Такой же выморочной, как баночная реальность, где хранятся мозги властителей дум и сильных мира сего, предстает Сибирь, на территории которой разворачивается действие романа. Если можно, конечно, назвать действием обрывочные видения нового ГУЛАГа, состоящего из "ветроколоний", в которых ЗК крутят педали странных механизмов, якобы создающих ветер для всей планеты.
О Сибири Пелевин фантазирует без напряжения, поскольку знает о ней примерно столько же, сколько знал Жюль Верн, когда сочинял роман "Михаил Строгов", в котором описывается "татарское восстание" при Александре Втором. Клюква несусветная. Но у Жюля Верна, по крайней мере, была любовная линия и сюжет на уровне "Капитанской дочки". Так что в Бразилии даже сняли сериал по мотивам этого далекого от реальности произведения.
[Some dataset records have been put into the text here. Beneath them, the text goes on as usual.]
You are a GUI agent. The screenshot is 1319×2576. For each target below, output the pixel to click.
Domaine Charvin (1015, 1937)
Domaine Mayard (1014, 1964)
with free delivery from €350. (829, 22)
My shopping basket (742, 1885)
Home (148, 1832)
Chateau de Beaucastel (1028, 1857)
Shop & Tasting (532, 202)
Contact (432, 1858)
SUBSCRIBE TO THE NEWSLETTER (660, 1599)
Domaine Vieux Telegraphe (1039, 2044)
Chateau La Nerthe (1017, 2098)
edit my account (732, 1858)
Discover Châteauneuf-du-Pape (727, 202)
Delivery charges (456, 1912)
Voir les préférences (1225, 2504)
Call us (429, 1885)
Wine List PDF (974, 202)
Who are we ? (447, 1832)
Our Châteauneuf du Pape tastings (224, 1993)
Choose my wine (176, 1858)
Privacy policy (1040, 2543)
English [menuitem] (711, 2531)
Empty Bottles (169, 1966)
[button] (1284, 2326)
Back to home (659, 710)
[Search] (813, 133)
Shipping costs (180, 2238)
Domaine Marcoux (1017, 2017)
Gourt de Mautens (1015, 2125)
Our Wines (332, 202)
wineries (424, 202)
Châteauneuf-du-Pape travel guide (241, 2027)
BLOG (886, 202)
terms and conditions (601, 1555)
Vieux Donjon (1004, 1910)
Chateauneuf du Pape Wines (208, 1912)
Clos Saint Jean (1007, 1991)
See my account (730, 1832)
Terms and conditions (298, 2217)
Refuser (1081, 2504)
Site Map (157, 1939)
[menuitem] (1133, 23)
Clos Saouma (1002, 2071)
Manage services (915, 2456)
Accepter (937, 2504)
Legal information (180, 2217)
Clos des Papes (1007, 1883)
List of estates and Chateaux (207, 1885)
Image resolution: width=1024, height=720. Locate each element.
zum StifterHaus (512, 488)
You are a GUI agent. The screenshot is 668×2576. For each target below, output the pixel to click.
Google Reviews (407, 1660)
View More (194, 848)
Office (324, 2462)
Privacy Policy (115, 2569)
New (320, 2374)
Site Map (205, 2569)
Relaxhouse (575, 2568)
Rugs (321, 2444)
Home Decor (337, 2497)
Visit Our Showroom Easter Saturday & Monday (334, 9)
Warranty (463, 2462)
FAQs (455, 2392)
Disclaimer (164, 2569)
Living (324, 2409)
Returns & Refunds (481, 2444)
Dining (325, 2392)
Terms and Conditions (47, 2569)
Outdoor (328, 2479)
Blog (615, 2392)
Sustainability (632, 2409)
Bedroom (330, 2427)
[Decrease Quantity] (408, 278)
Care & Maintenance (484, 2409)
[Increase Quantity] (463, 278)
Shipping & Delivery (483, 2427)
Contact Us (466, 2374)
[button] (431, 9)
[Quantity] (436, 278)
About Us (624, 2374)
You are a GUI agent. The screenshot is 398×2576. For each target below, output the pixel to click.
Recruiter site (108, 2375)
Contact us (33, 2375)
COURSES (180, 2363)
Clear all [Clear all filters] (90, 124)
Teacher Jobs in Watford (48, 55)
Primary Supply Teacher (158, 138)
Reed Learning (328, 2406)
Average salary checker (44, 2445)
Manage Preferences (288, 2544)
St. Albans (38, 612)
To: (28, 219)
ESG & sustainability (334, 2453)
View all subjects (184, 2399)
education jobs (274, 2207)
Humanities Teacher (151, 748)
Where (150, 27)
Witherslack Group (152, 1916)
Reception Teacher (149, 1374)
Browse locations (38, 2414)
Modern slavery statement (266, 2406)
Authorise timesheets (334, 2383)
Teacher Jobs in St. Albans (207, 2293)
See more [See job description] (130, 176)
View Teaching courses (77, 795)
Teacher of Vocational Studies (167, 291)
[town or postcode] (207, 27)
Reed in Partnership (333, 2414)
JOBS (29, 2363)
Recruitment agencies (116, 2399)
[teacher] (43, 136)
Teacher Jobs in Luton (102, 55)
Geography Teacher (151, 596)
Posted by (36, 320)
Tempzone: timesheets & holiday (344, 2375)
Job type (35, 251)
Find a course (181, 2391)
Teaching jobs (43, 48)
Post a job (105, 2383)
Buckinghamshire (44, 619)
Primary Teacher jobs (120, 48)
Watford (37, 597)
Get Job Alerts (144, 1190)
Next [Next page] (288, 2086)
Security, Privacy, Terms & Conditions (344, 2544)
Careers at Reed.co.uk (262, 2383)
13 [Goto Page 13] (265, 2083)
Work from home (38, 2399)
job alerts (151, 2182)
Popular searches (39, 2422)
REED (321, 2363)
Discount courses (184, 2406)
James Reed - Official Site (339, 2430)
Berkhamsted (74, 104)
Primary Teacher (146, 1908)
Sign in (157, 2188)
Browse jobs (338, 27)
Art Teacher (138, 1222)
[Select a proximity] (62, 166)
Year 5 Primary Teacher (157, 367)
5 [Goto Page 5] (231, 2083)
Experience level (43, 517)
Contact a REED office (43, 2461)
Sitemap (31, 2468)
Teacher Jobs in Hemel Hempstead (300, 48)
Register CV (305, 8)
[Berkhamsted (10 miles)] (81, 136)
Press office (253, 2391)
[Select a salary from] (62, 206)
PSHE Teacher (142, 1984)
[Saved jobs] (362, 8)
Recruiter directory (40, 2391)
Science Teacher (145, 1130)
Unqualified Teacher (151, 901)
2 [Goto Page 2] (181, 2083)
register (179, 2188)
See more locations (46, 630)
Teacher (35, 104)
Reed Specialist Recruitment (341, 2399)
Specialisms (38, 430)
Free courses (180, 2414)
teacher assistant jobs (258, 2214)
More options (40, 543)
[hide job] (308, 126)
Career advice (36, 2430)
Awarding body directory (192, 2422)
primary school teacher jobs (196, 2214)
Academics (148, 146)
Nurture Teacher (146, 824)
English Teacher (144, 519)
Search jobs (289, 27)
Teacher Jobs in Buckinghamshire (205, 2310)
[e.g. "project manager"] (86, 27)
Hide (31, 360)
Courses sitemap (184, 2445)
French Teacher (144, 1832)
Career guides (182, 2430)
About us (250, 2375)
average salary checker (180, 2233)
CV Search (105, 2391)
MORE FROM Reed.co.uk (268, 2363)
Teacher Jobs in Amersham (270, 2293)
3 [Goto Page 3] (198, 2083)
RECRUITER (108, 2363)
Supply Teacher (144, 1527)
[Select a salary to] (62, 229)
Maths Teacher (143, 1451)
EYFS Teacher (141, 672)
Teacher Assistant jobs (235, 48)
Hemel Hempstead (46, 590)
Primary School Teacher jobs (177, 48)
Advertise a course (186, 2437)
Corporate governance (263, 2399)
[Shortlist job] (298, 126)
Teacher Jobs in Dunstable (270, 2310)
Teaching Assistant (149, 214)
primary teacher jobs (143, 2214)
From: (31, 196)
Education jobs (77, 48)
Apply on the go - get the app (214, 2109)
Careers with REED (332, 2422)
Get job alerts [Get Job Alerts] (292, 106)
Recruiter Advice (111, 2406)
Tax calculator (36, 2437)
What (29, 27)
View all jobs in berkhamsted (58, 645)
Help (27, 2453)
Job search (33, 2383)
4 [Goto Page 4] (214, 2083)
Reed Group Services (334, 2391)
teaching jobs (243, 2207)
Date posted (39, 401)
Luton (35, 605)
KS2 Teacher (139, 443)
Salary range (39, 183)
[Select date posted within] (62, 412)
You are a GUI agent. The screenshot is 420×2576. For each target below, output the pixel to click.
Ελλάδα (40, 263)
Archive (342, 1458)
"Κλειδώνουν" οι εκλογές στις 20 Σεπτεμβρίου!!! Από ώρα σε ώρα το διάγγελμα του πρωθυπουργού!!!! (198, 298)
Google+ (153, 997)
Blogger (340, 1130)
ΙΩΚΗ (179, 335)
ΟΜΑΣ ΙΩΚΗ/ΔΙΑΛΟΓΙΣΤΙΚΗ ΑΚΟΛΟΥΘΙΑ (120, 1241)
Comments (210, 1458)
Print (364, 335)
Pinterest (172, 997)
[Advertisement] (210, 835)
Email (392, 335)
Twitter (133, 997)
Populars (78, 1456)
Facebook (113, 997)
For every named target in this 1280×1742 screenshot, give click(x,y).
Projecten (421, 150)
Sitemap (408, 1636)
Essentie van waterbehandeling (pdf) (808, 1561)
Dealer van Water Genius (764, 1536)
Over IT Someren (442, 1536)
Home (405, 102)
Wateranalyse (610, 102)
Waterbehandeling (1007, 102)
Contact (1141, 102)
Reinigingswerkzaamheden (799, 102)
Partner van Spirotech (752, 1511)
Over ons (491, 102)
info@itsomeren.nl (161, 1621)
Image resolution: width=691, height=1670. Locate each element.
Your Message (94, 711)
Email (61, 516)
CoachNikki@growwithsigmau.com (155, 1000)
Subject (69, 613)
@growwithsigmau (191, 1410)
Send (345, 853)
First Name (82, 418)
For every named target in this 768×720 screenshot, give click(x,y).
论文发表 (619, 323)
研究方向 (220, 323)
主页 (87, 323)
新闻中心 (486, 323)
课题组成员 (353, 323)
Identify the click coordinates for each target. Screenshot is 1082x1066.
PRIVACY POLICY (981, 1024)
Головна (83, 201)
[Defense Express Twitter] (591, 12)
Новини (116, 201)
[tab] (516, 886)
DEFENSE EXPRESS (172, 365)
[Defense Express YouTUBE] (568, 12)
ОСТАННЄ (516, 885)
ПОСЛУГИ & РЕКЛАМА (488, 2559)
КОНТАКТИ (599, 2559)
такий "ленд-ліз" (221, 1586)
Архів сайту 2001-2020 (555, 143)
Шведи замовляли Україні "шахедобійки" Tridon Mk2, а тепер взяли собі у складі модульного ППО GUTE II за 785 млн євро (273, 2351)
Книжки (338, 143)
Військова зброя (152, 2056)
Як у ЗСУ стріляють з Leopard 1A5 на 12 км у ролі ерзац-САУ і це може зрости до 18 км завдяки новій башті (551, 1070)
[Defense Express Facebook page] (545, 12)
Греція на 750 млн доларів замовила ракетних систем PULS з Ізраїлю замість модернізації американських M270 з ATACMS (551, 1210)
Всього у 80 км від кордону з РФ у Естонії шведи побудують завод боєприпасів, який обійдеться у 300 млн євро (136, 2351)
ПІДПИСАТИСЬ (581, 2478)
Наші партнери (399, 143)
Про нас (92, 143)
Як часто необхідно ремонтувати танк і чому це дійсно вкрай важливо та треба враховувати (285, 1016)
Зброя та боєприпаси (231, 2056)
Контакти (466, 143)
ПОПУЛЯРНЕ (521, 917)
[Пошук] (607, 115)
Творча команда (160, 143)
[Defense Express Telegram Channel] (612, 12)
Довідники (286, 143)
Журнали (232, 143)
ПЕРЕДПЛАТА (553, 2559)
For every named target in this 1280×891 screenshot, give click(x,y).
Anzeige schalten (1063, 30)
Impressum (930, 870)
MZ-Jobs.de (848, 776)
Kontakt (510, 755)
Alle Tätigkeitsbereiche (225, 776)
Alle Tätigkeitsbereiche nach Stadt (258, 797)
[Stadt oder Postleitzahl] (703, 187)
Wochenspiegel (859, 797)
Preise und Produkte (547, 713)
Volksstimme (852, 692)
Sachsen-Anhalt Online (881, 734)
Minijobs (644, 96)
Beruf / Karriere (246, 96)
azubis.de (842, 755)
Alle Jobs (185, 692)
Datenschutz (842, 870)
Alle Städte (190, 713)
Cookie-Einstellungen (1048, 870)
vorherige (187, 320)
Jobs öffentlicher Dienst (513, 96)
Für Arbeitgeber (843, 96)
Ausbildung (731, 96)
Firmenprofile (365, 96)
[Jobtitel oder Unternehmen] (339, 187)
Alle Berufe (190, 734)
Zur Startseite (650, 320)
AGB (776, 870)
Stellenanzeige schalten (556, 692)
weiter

"Сибирский" роман Пелевина вряд ли кто-нибудь захочет экранизировать – актерам будет нечего играть. О Сибири мы не узнаем ничего, кроме набора банальностей.
"Тройка экспертов-филологов из НКВД могла объявить любого жителя страны вражеским агентом и сослать в Сибирь".
Шуточек:
"Моя русофобочка, приди ко мне!
Отбудешь пятерочку на Колыме…"
Или таких обобщений:
"Я увидел глобус. У северной оконечности Евразии в сушу был воткнут маленький красный флажок.
– Зло войдет в мир вот здесь.
– Сибирь, – сказал Ломас. – Малозаселенные территории. Леса. Больших городов рядом нет. Промышленных производств – тоже".
Ну да, в Париже, как известно, везде канкан, в Лондоне – туманы, а в Сибири – "малозаселенные территории. Леса". Эта информация сильно расширяет кругозор.
Цинизм бескрайний, "как вид с останкинской телебашни", всегда был козырем Пелевина, и раннего, и позднего. Раньше его освежающие шутки вызывали ощущение, что автор зрит в корень.
"Реальность в наше время – это платформа, находящаяся в частной собственности, и если вам что-то не нравится, вас никто не заставляет держать здесь свой аккаунт". (Transhumanism Inc.)
А потом наступил 2022 год, и оказалось, что цинизм Пелевина строго ограничен рамками российской цензуры и издательской политики. В девяностые писателю не запрещалось сравнивать правительство России с верхушкой Третьего Рейха, а президента Ельцина – со "внезапно прозревшим гауляйтером Восточной Пруссии", и писатель сравнивал. Теперь за это статья, и за разговоры о Буче – тоже статья, и вообще – за "разговорчики в строю" могут внезапно и больно наказать. Поэтому вчерашний циник удаляется в безопасное пространство виртуальной реальности, никак не связанное с хроникой текущих событий.
А в результате его книги благополучно продаются по всей России, включая "новые территории". В отличие от книг "иностранных агентов".
Совпадение? Не думаю.
Андрей Филимонов, писатель и журналист
Высказанные в рубрике "Мнения" точки зрения могут не совпадать с позицией редакции.